One of the things the tourism and travel industry has learned from the COVID-19 pandemic is the importance of having good and loyal employees.

  1. The tourism sector is known for its high turnover, possibly due to often low wages and sometimes capricious managers.
  2. Employees are the frontline people who determine the tourism experience for any business.
  3. It would be up to employers to build employee loyalty if the goal is a successful company.

Everyone seems to want loyal employees, but few tourism companies seem to know how to gain that loyalty. Indeed, tourism is known for high turnover, low wages and often capricious management. It is a mistake to overlook the fact that employee-employer relationships often affect the tourism experience and can become an important form of positive or negative marketing.

Good management fosters loyalty and often leads to customer service that creates repeat customers. To create this employee loyalty Tourism treat offers some suggestions to increase employee retention and improve customer service.

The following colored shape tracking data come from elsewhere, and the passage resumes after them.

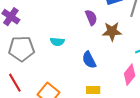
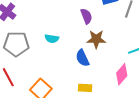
brown star: (112, 31) -> (96, 39), moved

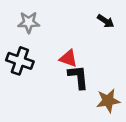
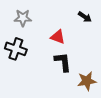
red triangle: (68, 58) -> (58, 37), moved

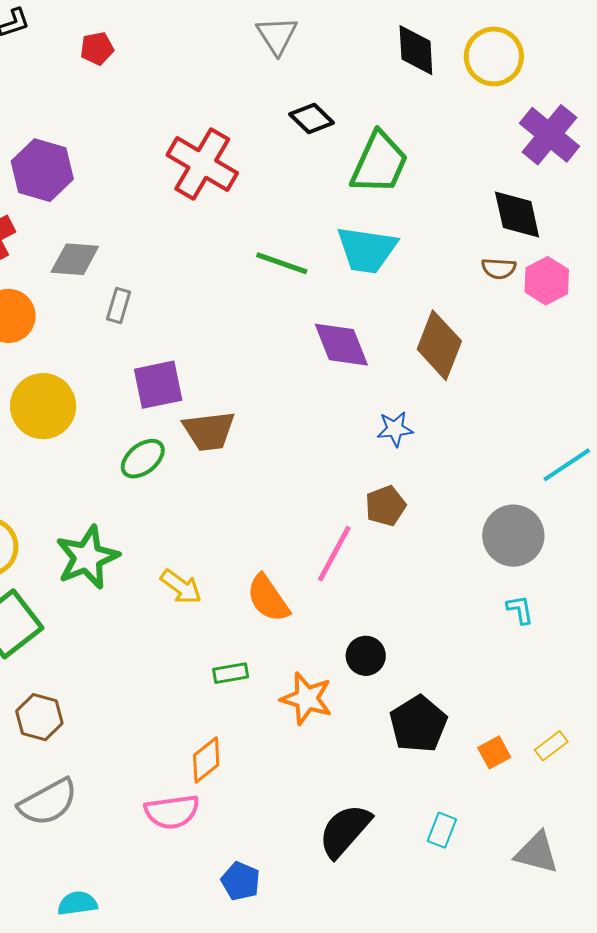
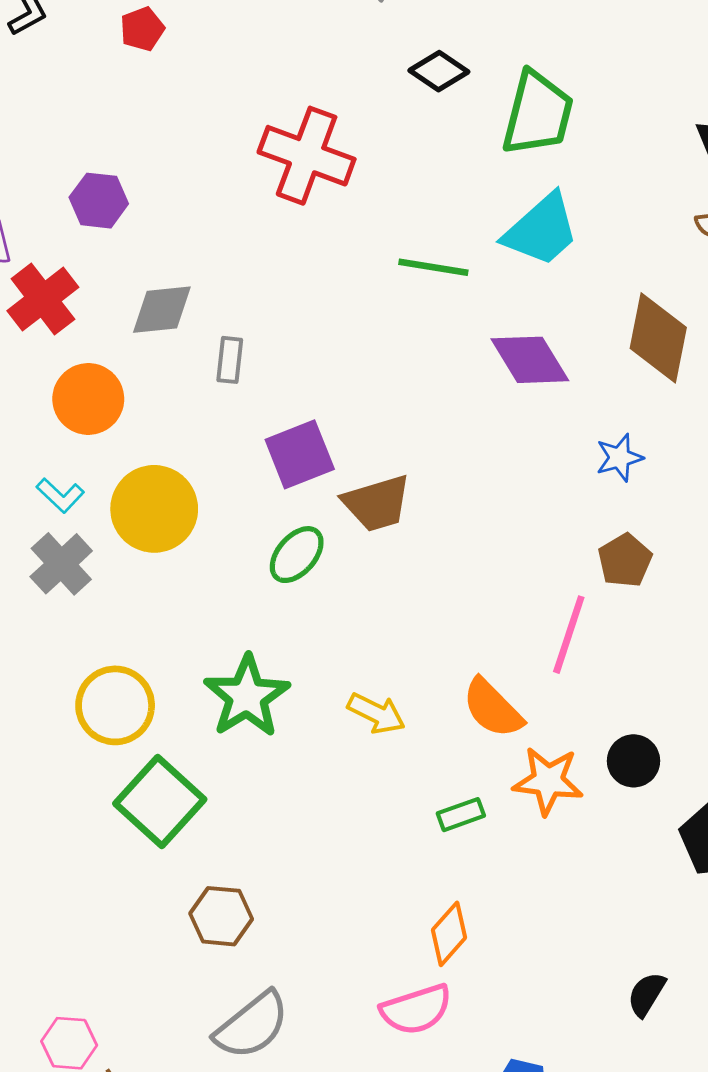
purple hexagon: (42, 170) -> (99, 201), size x0.7
cyan trapezoid: (367, 250) -> (541, 230), turned -40
orange star: (306, 698) -> (548, 781), moved
black semicircle: (345, 831) -> (646, 994), size x0.6

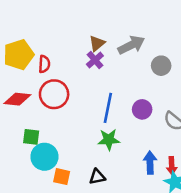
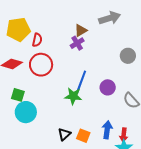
gray arrow: (131, 45) -> (110, 18), moved
green star: (109, 140) -> (73, 96), moved
orange square: (62, 177) -> (83, 136), moved
black triangle: (97, 177) -> (64, 134), turned -40

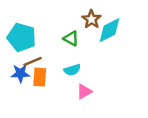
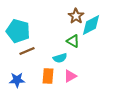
green triangle: (71, 39) -> (73, 41), moved
blue star: (20, 73) -> (17, 80), moved
orange rectangle: (40, 77) -> (48, 76), moved

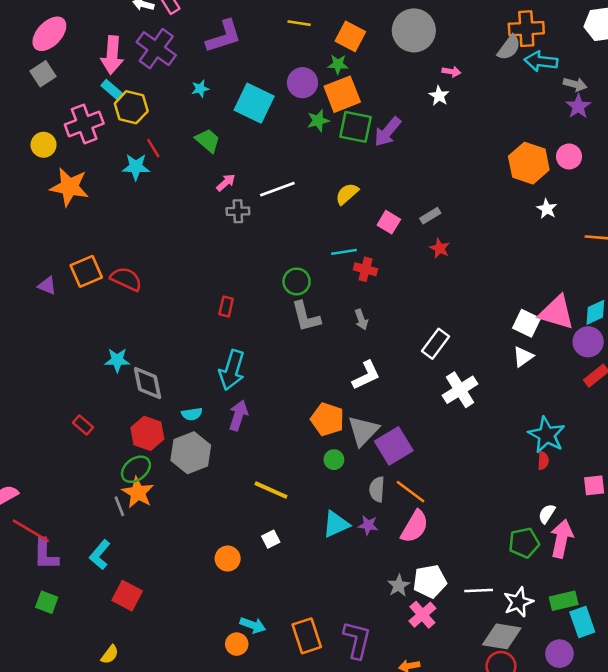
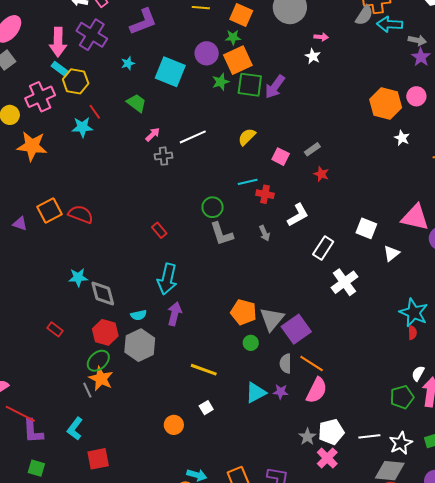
red rectangle: (226, 307) -> (159, 230), turned -49
white square: (527, 323) -> (366, 228), moved
white L-shape: (366, 375) -> (298, 215), moved
red square: (127, 596) -> (98, 459), turned -35

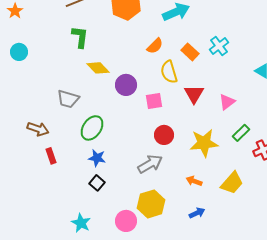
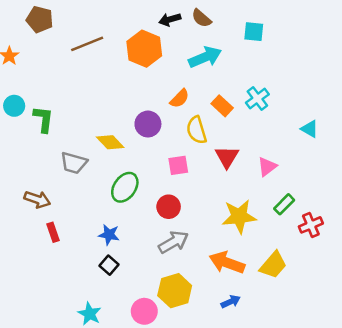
green L-shape: (80, 37) -> (43, 119), moved
yellow diamond: (98, 68) -> (110, 142), moved
purple circle: (126, 85) -> (148, 124), moved
green ellipse: (92, 128) -> (125, 187), moved
red circle: (164, 135) -> (169, 207), moved
orange arrow: (194, 181) -> (227, 263), size x1.8

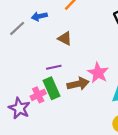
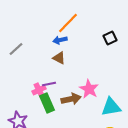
blue arrow: (39, 16) -> (60, 40), moved
pink cross: (38, 95) -> (39, 90), moved

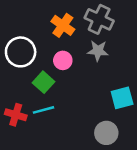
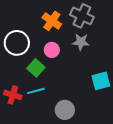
gray circle: (106, 133) -> (65, 110), moved

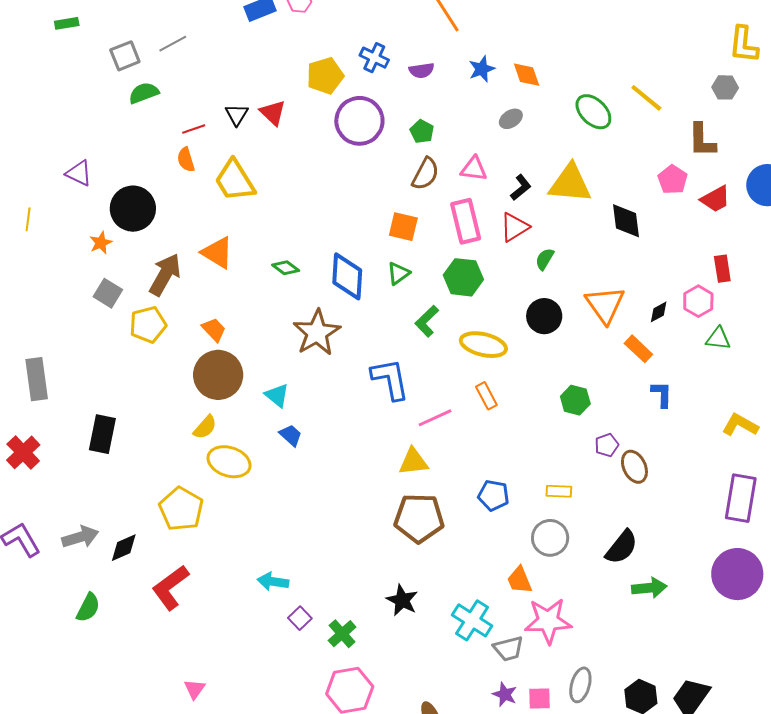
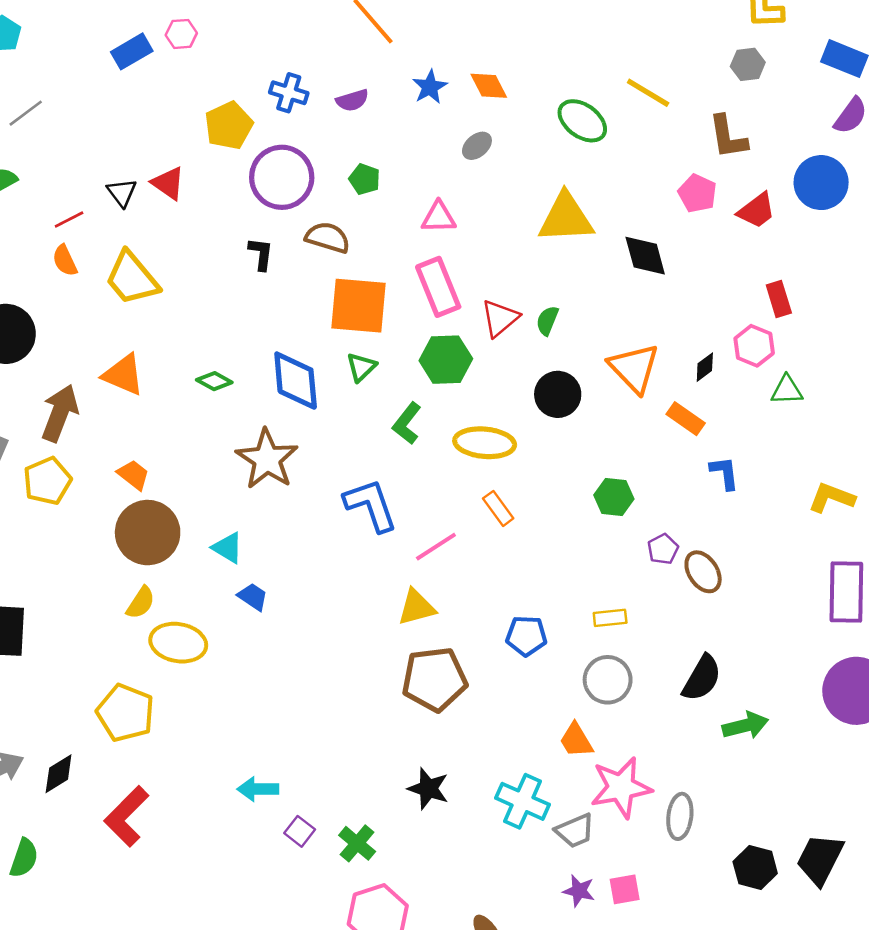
brown semicircle: (425, 174) -> (328, 238), moved, turned -92
black L-shape: (521, 188) -> (261, 254), moved, turned -36
orange square: (403, 227) -> (359, 306), size x1.6
red triangle: (514, 227) -> (500, 318), moved
gray ellipse: (580, 685) -> (680, 816), moved

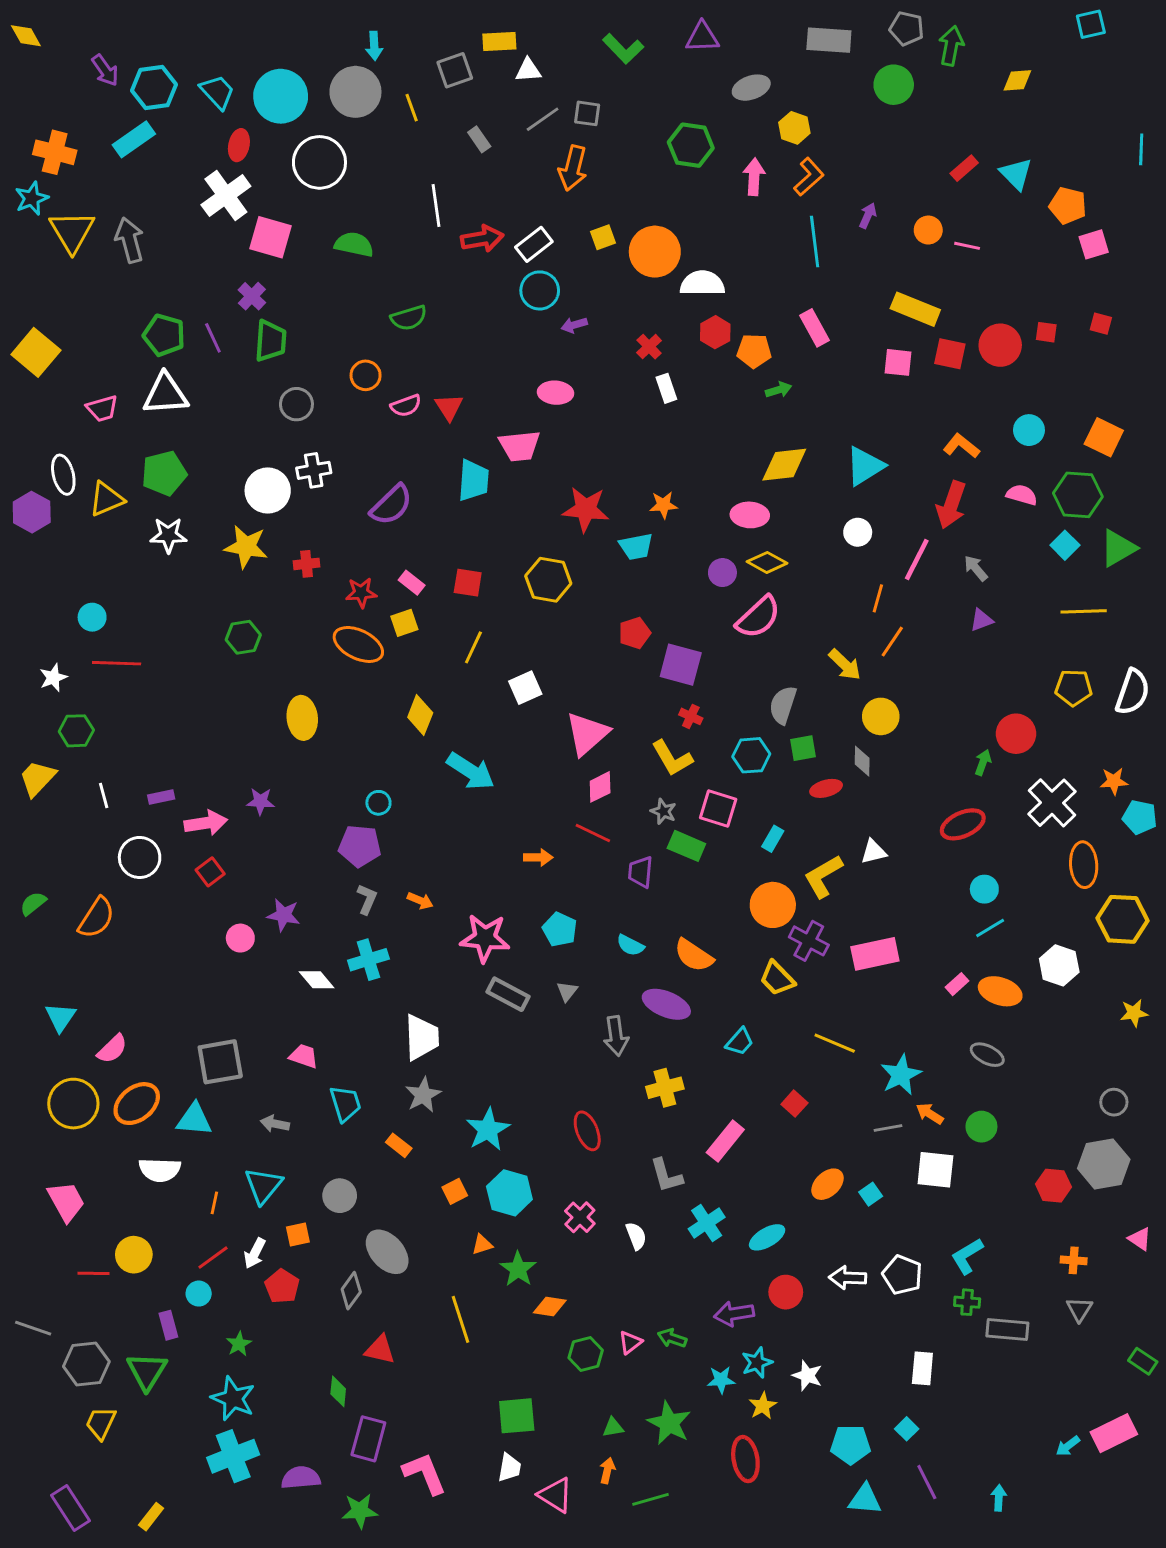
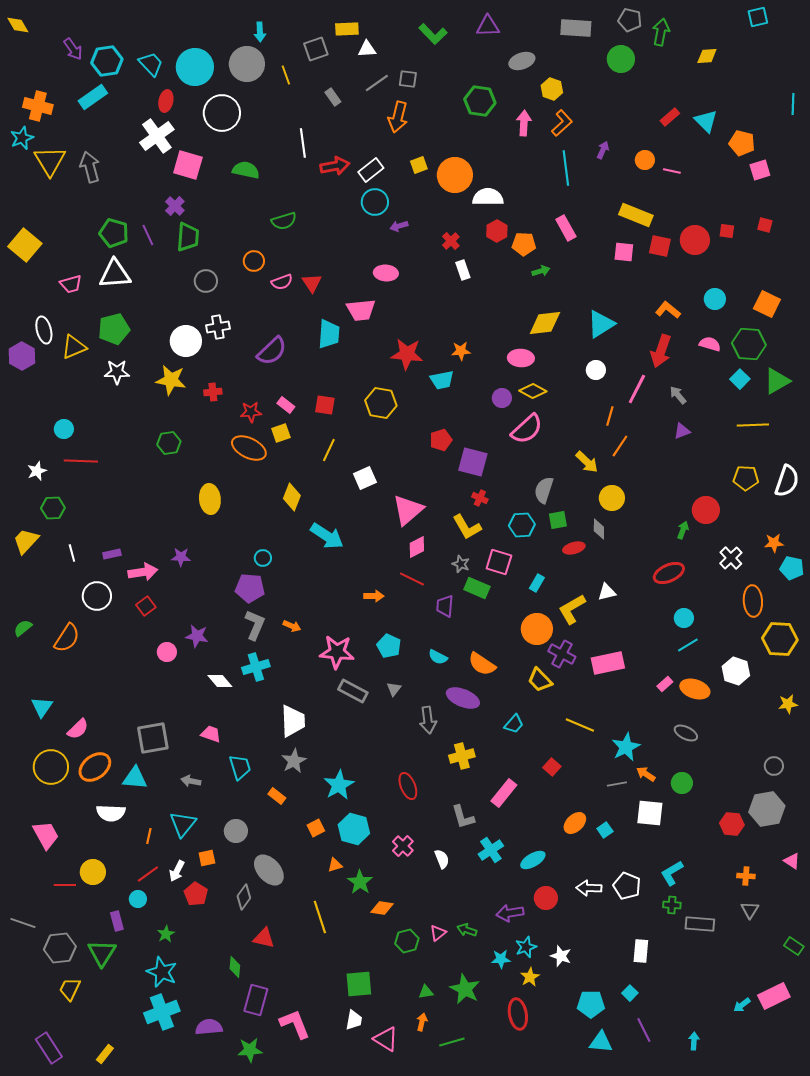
white cross: (1052, 803) -> (731, 558), size x0.7
gray L-shape: (367, 899) -> (255, 625), size x1.4

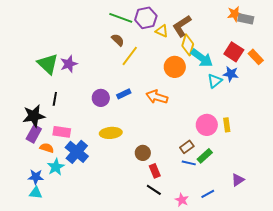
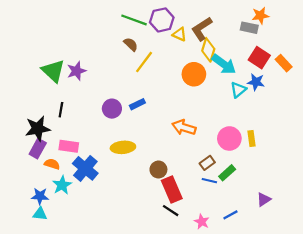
gray rectangle: (246, 19) -> (249, 28), moved
orange arrow: (157, 97) -> (184, 127), moved
red rectangle: (155, 171) -> (172, 189), size x1.6

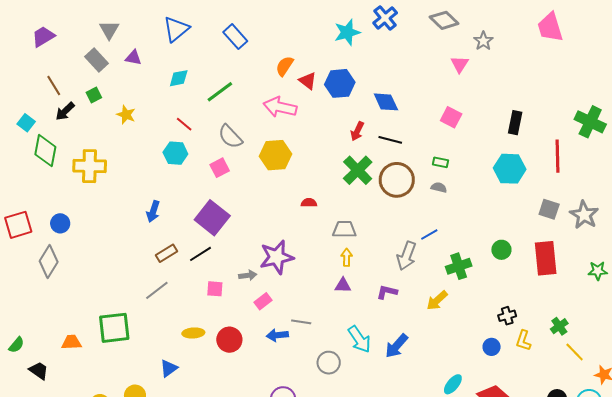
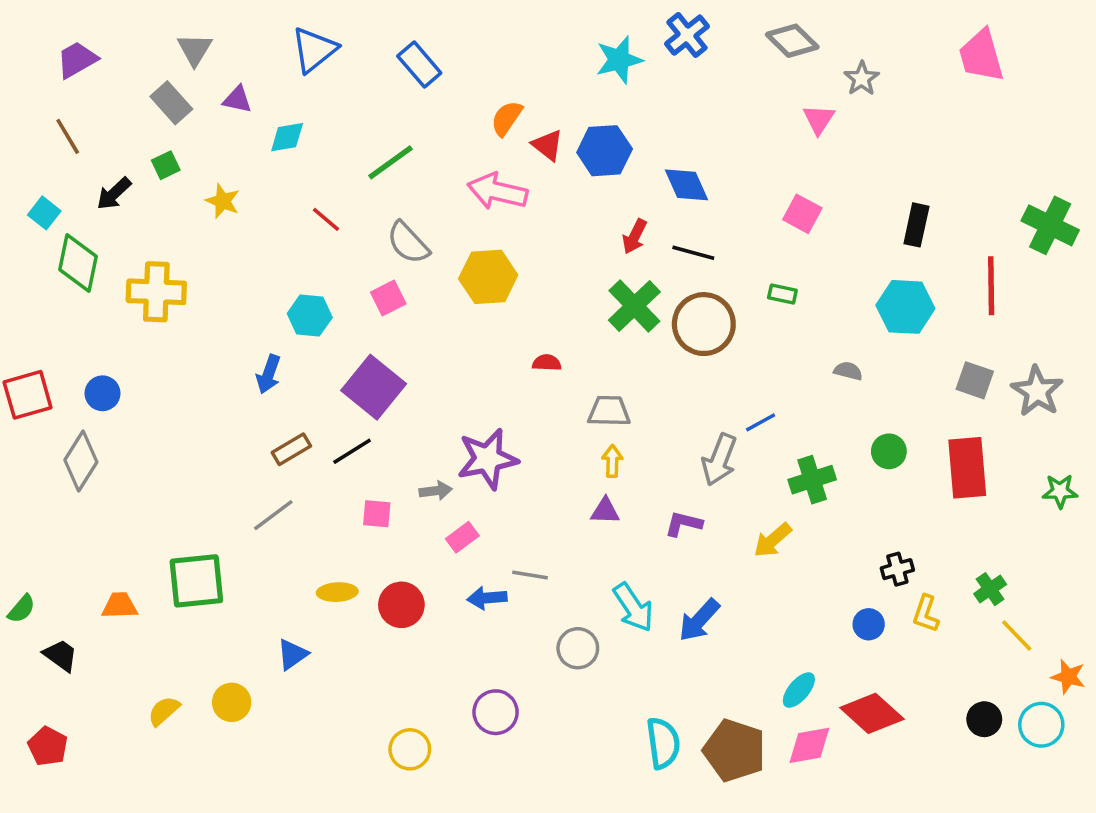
cyan diamond: (179, 78) -> (287, 137), moved
brown line: (54, 85) -> (68, 136), moved
cyan hexagon: (175, 153) -> (310, 316), moved
gray semicircle: (439, 187) -> (848, 371), moved

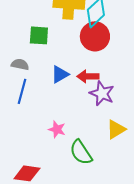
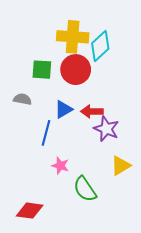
red circle: (95, 36) -> (76, 70), moved
blue line: (22, 91) -> (46, 133), moved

– In an industry like tourism that people want to stay in for a few years, the employee experience is almost or as important as the customer experience. Some of the main reasons tourism workers often complain about their work are the lack of clearly defined goals, the lack of challenging work, and the lack of fair compensation. These are three areas in which tourism management must ask itself profound questions. Employees cannot do their job if the job description changes daily. Similarly, dead ends with no opportunity for advancement lead to refusal to do a good job. In a dynamic business like tourism, you treat employees as if they were guests.

– Make sure employees know you are part of a single team. Often the tourism management has been accused (and sometimes fair) of compensating themselves first and then only worrying about the staff afterwards. Good employers understand that raises are far more important to those at the bottom of the ladder than to those at the top. Make sure you lead employees by example, not just words.

– Determine what you expect from the employees. Do not accept anything. Employers have the right to expect that decency information will remain private, that personal issues should not affect job performance, and that employees should listen before acting. Employers not only have the right but also a duty to cut off workplace gossip, enforce laws that protect other workers from hostile jobs and from issues of sexual, ethnic and religious discrimination.

– Help employees understand what kind of customer service to provide treat them as customers. Tourists tend to define good customer service as reliability, responsiveness, and value for money (money). Think about how you can translate these basic ideals into the work environment. How reliable are you, do you keep promises or just make them? Do you respond to special needs or just cite company regulations and enjoy (keep) employees doing their job or do they just devote time to get a paycheck?

– Employees work best when they are rewarded for a good job. Positive strokes often do a lot more than negativity. Be specific when complimenting co-workers, and remember that small rewards that are given often often work out more than a large reward that is only given once or twice a year.